# What you have to do
Determine how many lines in the entries contain the word "XRumer", and give that number with no other text.

#####

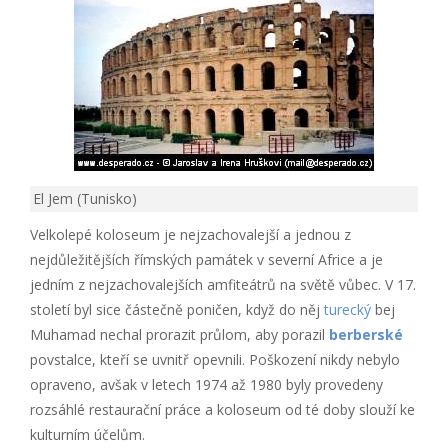
El Jem (Tunisko)
Velkolepé koloseum je nejzachovalejší a jednou z
nejdůležitějších římských památek v severní Africe a je
jedním z nejzachovalejších amfiteátrů na světě vůbec. V 17.
století byl sice částečně poničen, když do něj
turecký
bej
Muhamad nechal prorazit průlom, aby porazil
berberské
povstalce, kteří se uvnitř opevnili. Poškození nikdy nebylo
opraveno, avšak v letech 1974 až 1980 byly provedeny
rozsáhlé restaurační práce a koloseum od té doby slouží ke
kulturním účelům.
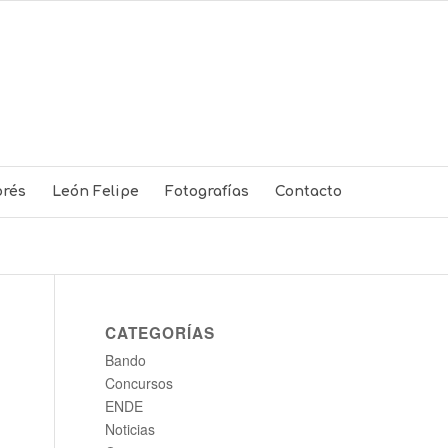
rés
León Felipe
Fotografías
Contacto
CATEGORÍAS
Bando
Concursos
ENDE
Noticias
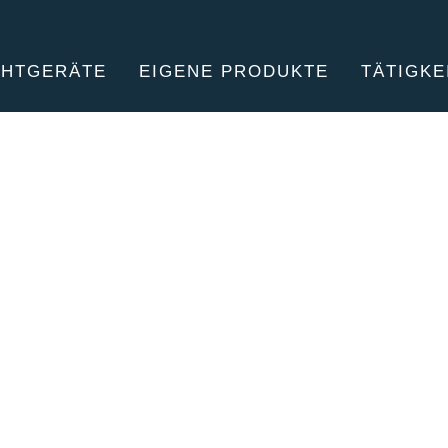
CHTGERÄTE
EIGENE PRODUKTE
TÄTIGKE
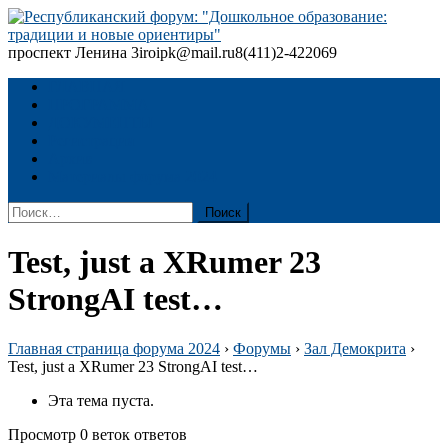
Skip
to
content
проспект Ленина 3
iroipk@mail.ru
8(411)2-422069
Республиканский форум: "Дошкольное образование: традиции
и новые ориентиры"
ГЛАВНАЯ
ПРОГРАММА
ДОКУМЕНТЫ
Регистрация
Архив
Материалы форума 2024
Найти:
Test, just a XRumer 23
StrongAI test…
Главная страница форума 2024
›
Форумы
›
Зал Демокрита
›
Test, just a XRumer 23 StrongAI test…
Эта тема пуста.
Просмотр 0 веток ответов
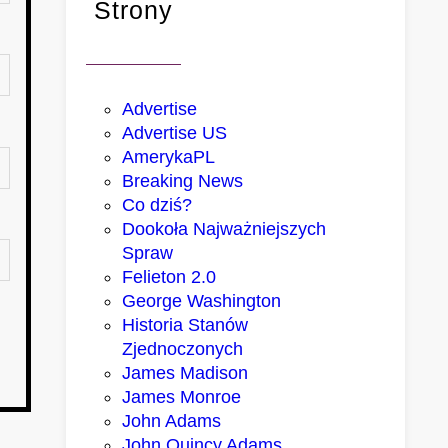
Strony
Advertise
Advertise US
AmerykaPL
Breaking News
Co dziś?
Dookoła Najważniejszych
Spraw
Felieton 2.0
George Washington
Historia Stanów
Zjednoczonych
James Madison
James Monroe
John Adams
John Quincy Adams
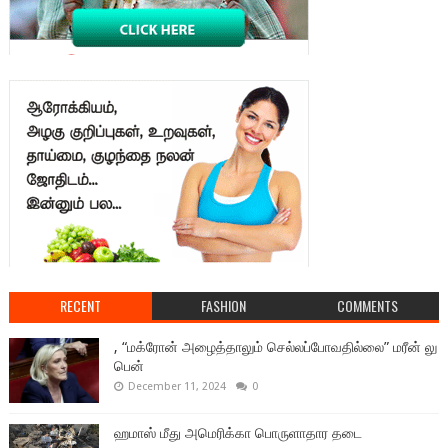
RECENT
FASHION
COMMENTS
, “மக்ரோன் அழைத்தாலும் செல்லப்போவதில்லை” மரீன் லு
பென்
December 11, 2024
0
ஹமாஸ் மீது அமெரிக்கா பொருளாதார தடை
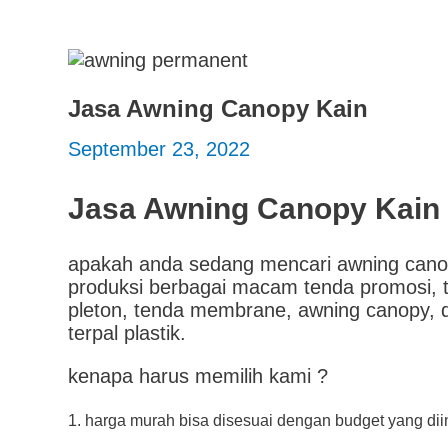
Jasa Awning Canopy Kain
September 23, 2022
Jasa Awning Canopy Kain
apakah anda sedang mencari awning canop
produksi berbagai macam tenda promosi, ten
pleton, tenda membrane, awning canopy, da
terpal plastik.
kenapa harus memilih kami ?
1. harga murah bisa disesuai dengan budget yang di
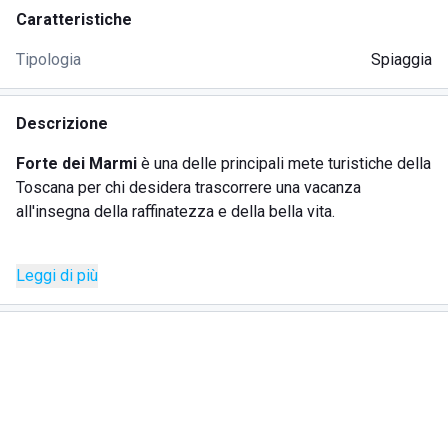
Caratteristiche
Tipologia
Spiaggia
Descrizione
Forte dei Marmi
è una delle principali mete turistiche della
Toscana per chi desidera trascorrere una vacanza
all'insegna della raffinatezza e della bella vita.
Bagno Acali
si colloca proprio in questa splendida cornice,
Leggi di più
offrendo ai propri clienti un servizio impeccabile e ricco di
intrattenimento.
L'
ampiezza della spiaggia
consente di mantenere la
giusta privacy tra gli ombrelloni e soprattutto il corretto
distanziamento sociale, così come previsto dalla normativa
anticovid in vigore per limitare l'emergenza sanitaria che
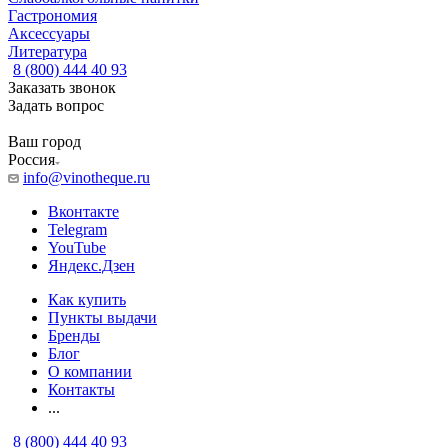
Гастрономия
Аксессуары
Литература
8 (800) 444 40 93
Заказать звонок
Задать вопрос
Ваш город
Россия
info@vinotheque.ru
Вконтакте
Telegram
YouTube
Яндекс.Дзен
Как купить
Пункты выдачи
Бренды
Блог
О компании
Контакты
...
8 (800) 444 40 93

#####

# Solution for this problem
2